Institutional review board approval was obtained before study initiation. This prospective, original report of a consecutive ACP sample included neuropsychological assessments completed at one time point—10 days after ACP provision of consent for phase I trial participation (before receipt of investigational agent[s]). Once consent for this IC study was obtained, ACPs completed neuropsychological tests and the Functional Assessment of Cancer Therapy–Cognitive Function (FACT-COG), and IC and decisional capacity structured interview, and quantitative psychological measures (Hospital Anxiety and Depression Scale [HADS] and Beck Depression Inventory-II) in the clinic or infusion suite. One investigator (F.J.H.) trained in standardized administration of neuropsychological and psychological assessment, under the guidance of a neuropsychologist (E.R.L.), conducted testing and interviews. Neuropsychological testing assessed specific ACP cognitive tasks. Table 1 lists associations between ACP decisional capacity domains, cognitive tasks, and neuropsychological measures.³⁹

Table 1.

Associations Between ACP Decisional Capacity Domains, Cognitive Tasks, and Neuropsychological Measures

Measures

Sociodemographic and clinical information was recorded per ACP self-report.

Neuropsychological tests.

Memory.

The Hopkins Verbal Learning Test–Revised (HVLT-R)⁶⁰ is a test of immediate and delayed learning assessing episodic memory, learning, and retention. The task required ACPs to recall 12 words after examiner presentation over three trials. Raw score is the sum of words recalled over three trials. A second delayed recall score is the number of words recalled 20 to 25 minutes after the initial task.

Executive functioning.

The Trail Making Test B⁶¹ is a test of executive function, set shifting, inhibitory control, and flexibility. ACPs connected randomly distributed numbers and letters, alternating sequentially between both. Raw score was number of seconds needed for task completion.

Language.

The Boston Naming Test–Short^62-65 is a picture test of confrontation naming and word retrieval in individuals with aphasia or language disturbance as a result of neurologic deficits. The test contains 15 line drawings graded in difficulty for ACPs to name the picture.

The Controlled Oral Word Association Test^61,62,66,67 is an executive control measure assessing semantic and phonetic cues (eg, word retrieval, verbal initiation and fluency). ACPs recalled words beginning with the letter A within 60 seconds. Raw scores reflect number of all acceptable words.

Attention.

Wechsler Adult Intelligence Scale-IV Digit Span⁶⁶ is a test of verbal working memory, sustained attention, and encoding. ACPs were read a number sequence and asked to recall it in exact order. Next, ACPs were read a number sequence and asked to recall it in reverse order. Raw score is the longest digit span recalled.
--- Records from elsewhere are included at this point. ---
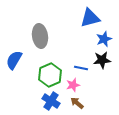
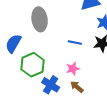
blue line: (81, 68) -> (75, 43), moved
green hexagon: (50, 75) -> (32, 65), moved

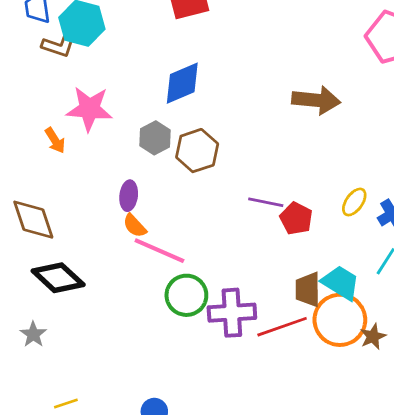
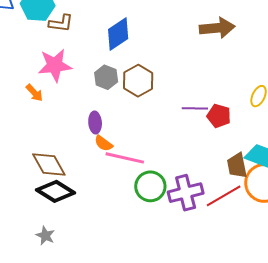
brown L-shape: (59, 46) -> (61, 23), moved
brown diamond: (33, 220) -> (49, 164), moved

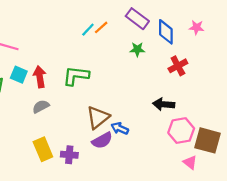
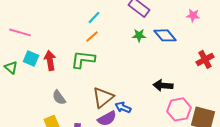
orange line: (101, 27) -> (92, 36), moved
blue diamond: (166, 32) -> (165, 35), moved, turned -40
red cross: (178, 66) -> (205, 59), moved
gray semicircle: (41, 106) -> (59, 97), moved, turned -98

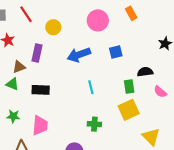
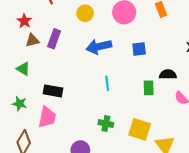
yellow circle: (53, 27) -> (85, 13), moved
brown triangle: (19, 67) -> (32, 40), moved
black rectangle: (41, 90) -> (53, 91), moved
yellow square: (129, 110) -> (140, 129), moved, turned 35

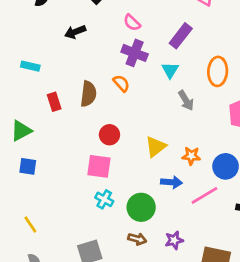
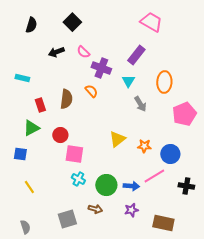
pink semicircle: (132, 23) -> (83, 52), moved
green triangle: (21, 131) -> (31, 128), moved
red circle: (109, 135) -> (60, 135), moved
blue arrow: (171, 182) -> (131, 186), moved
yellow line: (30, 224) -> (29, 187), moved
brown arrow: (137, 239) -> (95, 209), moved

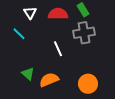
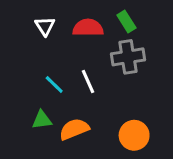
cyan line: (19, 34) -> (54, 85), moved
green triangle: (28, 74) -> (42, 120), turned -48

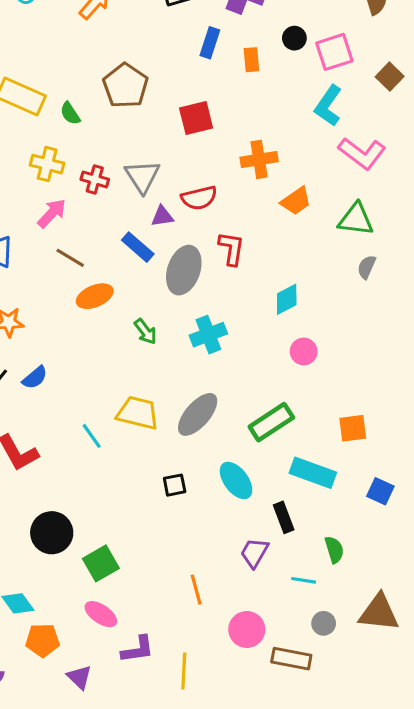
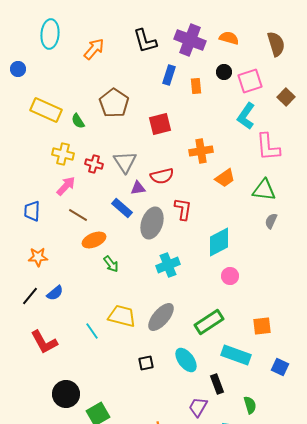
pink L-shape: (362, 153) -> (268, 147), turned 48
cyan diamond: (287, 299) -> (219, 242), size x1.4
green arrow: (145, 332) -> (111, 264), moved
The Trail Making Test A⁶¹ is a test of visual scanning, graphomotor speed, and attention. ACPs were instructed to connect numbers, randomly distributed across the page, in sequence. Raw score was number of seconds needed for task completion.

Verbal comprehension.

Wechsler Adult Intelligence Scale-IV Comprehension^61,62,66,67 is a measure of verbal comprehension, reasoning, and judgment. ACPs responded to questions based on understanding of general principles and social situations. Raw score was the number of questions answered correctly.

QOL.

The FACT-COG Version 2^35,68-72 is a health-related QOL measure with CF domains (perceived CI, cognition, QOL impact, and concerns from others), yielding the following four summary scores: CF, Impact on functional domain/interferences (IOF), impact on quality of life (QOL), and total. Responses rated on 5-point Likert scale (0 = never to 4 = several times a day) the frequency with which each statement occurred in the past week. Low scores indicate poor overall QOL.

Psychological measures.

The HADS⁷³ is a 14-item distress scale with the following two subscales: seven items measure anxiety (eg, “Worrying thoughts go through my mind”) and seven items measure depression (eg, “I feel cheerful”). Responses are scored from 0 to 3 points, with subscale total scores of 0 to 21 points (score ranges: normal, 0 to 7; mild, 8 to 10; moderate, 11 to 14; and severe, 15 to 21).

The Beck Depression Inventory-II⁷⁴ is a 21-item depression inventory measuring affective (eg, “I do not feel sad”) and somatic symptoms (eg, “My appetite is no worse than normal”). Responses are scored from 0 to 3 points (score ranges: minimal depression, 0 to 13; mild depression, 14 to 19; moderate depression, 20 to 28; and severe depression, 29 to 63).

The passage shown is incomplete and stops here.